Exclude the pictures, then repeat the remaining data exactly.

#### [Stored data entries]
◆ ◆ ◆ ◆

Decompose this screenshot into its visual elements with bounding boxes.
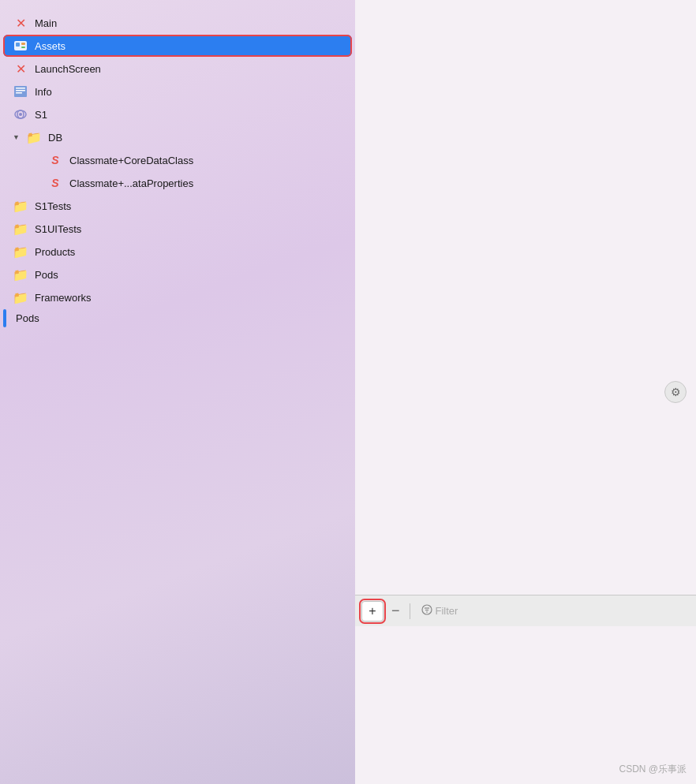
right-panel: ⚙ + − Fi — [355, 0, 696, 784]
right-icon-area: ⚙ — [664, 381, 687, 403]
filter-button[interactable]: Filter — [415, 601, 465, 621]
sidebar-item-info[interactable]: Info — [3, 80, 352, 103]
folder-icon-pods: 📁 — [13, 267, 28, 282]
assets-icon — [13, 38, 28, 54]
folder-icon-frameworks: 📁 — [13, 289, 28, 305]
svg-rect-5 — [16, 88, 25, 89]
folder-icon-db: 📁 — [26, 129, 42, 145]
main-container: ✕ Main Assets ✕ Launc — [0, 0, 696, 784]
s1uitests-label: S1UITests — [35, 223, 81, 235]
sidebar-item-s1uitests[interactable]: 📁 S1UITests — [3, 218, 352, 240]
launchscreen-icon: ✕ — [13, 61, 28, 77]
sidebar-item-assets[interactable]: Assets — [3, 35, 352, 57]
svg-rect-1 — [16, 43, 20, 47]
folder-icon-s1tests: 📁 — [13, 198, 28, 214]
sidebar-item-pods-folder[interactable]: 📁 Pods — [3, 263, 352, 286]
pods-bottom-label: Pods — [16, 312, 39, 324]
sidebar-item-s1[interactable]: S1 — [3, 103, 352, 125]
sidebar-item-classmate-ataprops[interactable]: S Classmate+...ataProperties — [3, 172, 352, 194]
svg-rect-7 — [16, 92, 22, 94]
svg-rect-3 — [21, 47, 25, 48]
info-icon — [13, 84, 28, 99]
pods-folder-label: Pods — [35, 269, 58, 281]
sidebar: ✕ Main Assets ✕ Launc — [0, 0, 355, 784]
svg-point-10 — [19, 113, 22, 116]
toolbar-divider — [410, 603, 410, 619]
filter-icon — [421, 604, 432, 618]
sidebar-item-frameworks[interactable]: 📁 Frameworks — [3, 286, 352, 308]
minus-icon: − — [391, 603, 400, 618]
products-label: Products — [35, 246, 75, 258]
svg-rect-2 — [21, 43, 25, 45]
sidebar-item-main[interactable]: ✕ Main — [3, 12, 352, 34]
info-label: Info — [35, 86, 52, 98]
launchscreen-label: LaunchScreen — [35, 63, 101, 75]
s1-label: S1 — [35, 109, 47, 121]
sidebar-item-classmate-coredata[interactable]: S Classmate+CoreDataClass — [3, 149, 352, 171]
remove-button[interactable]: − — [387, 603, 405, 619]
bottom-toolbar: + − Filter — [355, 595, 696, 626]
x-mark-icon: ✕ — [13, 15, 28, 31]
folder-icon-products: 📁 — [13, 244, 28, 259]
classmate-ataprops-label: Classmate+...ataProperties — [69, 177, 193, 189]
add-button[interactable]: + — [361, 601, 384, 622]
watermark: CSDN @乐事派 — [619, 763, 687, 776]
filter-label: Filter — [436, 605, 458, 617]
sidebar-item-s1tests[interactable]: 📁 S1Tests — [3, 195, 352, 217]
s1-icon — [13, 106, 28, 122]
sidebar-item-launchscreen[interactable]: ✕ LaunchScreen — [3, 58, 352, 80]
frameworks-label: Frameworks — [35, 292, 92, 304]
sidebar-item-pods-bottom[interactable]: Pods — [3, 309, 352, 327]
db-label: DB — [48, 132, 62, 144]
sidebar-item-products[interactable]: 📁 Products — [3, 241, 352, 263]
sidebar-item-db[interactable]: ▼ 📁 DB — [3, 126, 352, 148]
disclosure-icon: ▼ — [13, 133, 24, 141]
sidebar-item-label: Main — [35, 17, 57, 29]
swift-icon-2: S — [47, 175, 63, 191]
swift-icon-1: S — [47, 152, 63, 168]
svg-rect-6 — [16, 90, 25, 91]
folder-icon-s1uitests: 📁 — [13, 221, 28, 237]
plus-icon: + — [369, 604, 376, 618]
s1tests-label: S1Tests — [35, 200, 71, 212]
assets-label: Assets — [35, 40, 65, 52]
classmate-coredata-label: Classmate+CoreDataClass — [69, 155, 193, 166]
settings-icon[interactable]: ⚙ — [664, 381, 687, 403]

◆ ◆ ◆ ◆

#### [Result of this task]
Decompose this screenshot into its visual elements with bounding boxes.
right-panel: ⚙ + − Fi — [355, 0, 696, 784]
right-icon-area: ⚙ — [664, 381, 687, 403]
filter-button[interactable]: Filter — [415, 601, 465, 621]
sidebar-item-info[interactable]: Info — [3, 80, 352, 103]
folder-icon-pods: 📁 — [13, 267, 28, 282]
assets-icon — [13, 38, 28, 54]
folder-icon-frameworks: 📁 — [13, 289, 28, 305]
svg-rect-5 — [16, 88, 25, 89]
folder-icon-db: 📁 — [26, 129, 42, 145]
main-container: ✕ Main Assets ✕ Launc — [0, 0, 696, 784]
s1uitests-label: S1UITests — [35, 223, 81, 235]
sidebar-item-s1uitests[interactable]: 📁 S1UITests — [3, 218, 352, 240]
launchscreen-icon: ✕ — [13, 61, 28, 77]
sidebar-item-assets[interactable]: Assets — [3, 35, 352, 57]
svg-rect-1 — [16, 43, 20, 47]
folder-icon-s1tests: 📁 — [13, 198, 28, 214]
sidebar-item-pods-folder[interactable]: 📁 Pods — [3, 263, 352, 286]
pods-bottom-label: Pods — [16, 312, 39, 324]
sidebar-item-s1[interactable]: S1 — [3, 103, 352, 125]
sidebar-item-classmate-ataprops[interactable]: S Classmate+...ataProperties — [3, 172, 352, 194]
svg-rect-7 — [16, 92, 22, 94]
svg-rect-3 — [21, 47, 25, 48]
info-icon — [13, 84, 28, 99]
pods-folder-label: Pods — [35, 269, 58, 281]
sidebar: ✕ Main Assets ✕ Launc — [0, 0, 355, 784]
svg-point-10 — [19, 113, 22, 116]
toolbar-divider — [410, 603, 410, 619]
filter-icon — [421, 604, 432, 618]
sidebar-item-frameworks[interactable]: 📁 Frameworks — [3, 286, 352, 308]
minus-icon: − — [391, 603, 400, 618]
products-label: Products — [35, 246, 75, 258]
svg-rect-2 — [21, 43, 25, 45]
sidebar-item-main[interactable]: ✕ Main — [3, 12, 352, 34]
info-label: Info — [35, 86, 52, 98]
launchscreen-label: LaunchScreen — [35, 63, 101, 75]
s1-label: S1 — [35, 109, 47, 121]
sidebar-item-classmate-coredata[interactable]: S Classmate+CoreDataClass — [3, 149, 352, 171]
remove-button[interactable]: − — [387, 603, 405, 619]
bottom-toolbar: + − Filter — [355, 595, 696, 626]
x-mark-icon: ✕ — [13, 15, 28, 31]
folder-icon-products: 📁 — [13, 244, 28, 259]
classmate-ataprops-label: Classmate+...ataProperties — [69, 177, 193, 189]
add-button[interactable]: + — [361, 601, 384, 622]
watermark: CSDN @乐事派 — [619, 763, 687, 776]
filter-label: Filter — [436, 605, 458, 617]
sidebar-item-s1tests[interactable]: 📁 S1Tests — [3, 195, 352, 217]
s1-icon — [13, 106, 28, 122]
sidebar-item-launchscreen[interactable]: ✕ LaunchScreen — [3, 58, 352, 80]
frameworks-label: Frameworks — [35, 292, 92, 304]
sidebar-item-pods-bottom[interactable]: Pods — [3, 309, 352, 327]
db-label: DB — [48, 132, 62, 144]
sidebar-item-products[interactable]: 📁 Products — [3, 241, 352, 263]
sidebar-item-db[interactable]: ▼ 📁 DB — [3, 126, 352, 148]
disclosure-icon: ▼ — [13, 133, 24, 141]
sidebar-item-label: Main — [35, 17, 57, 29]
swift-icon-2: S — [47, 175, 63, 191]
swift-icon-1: S — [47, 152, 63, 168]
svg-rect-6 — [16, 90, 25, 91]
folder-icon-s1uitests: 📁 — [13, 221, 28, 237]
plus-icon: + — [369, 604, 376, 618]
s1tests-label: S1Tests — [35, 200, 71, 212]
assets-label: Assets — [35, 40, 65, 52]
classmate-coredata-label: Classmate+CoreDataClass — [69, 155, 193, 166]
settings-icon[interactable]: ⚙ — [664, 381, 687, 403]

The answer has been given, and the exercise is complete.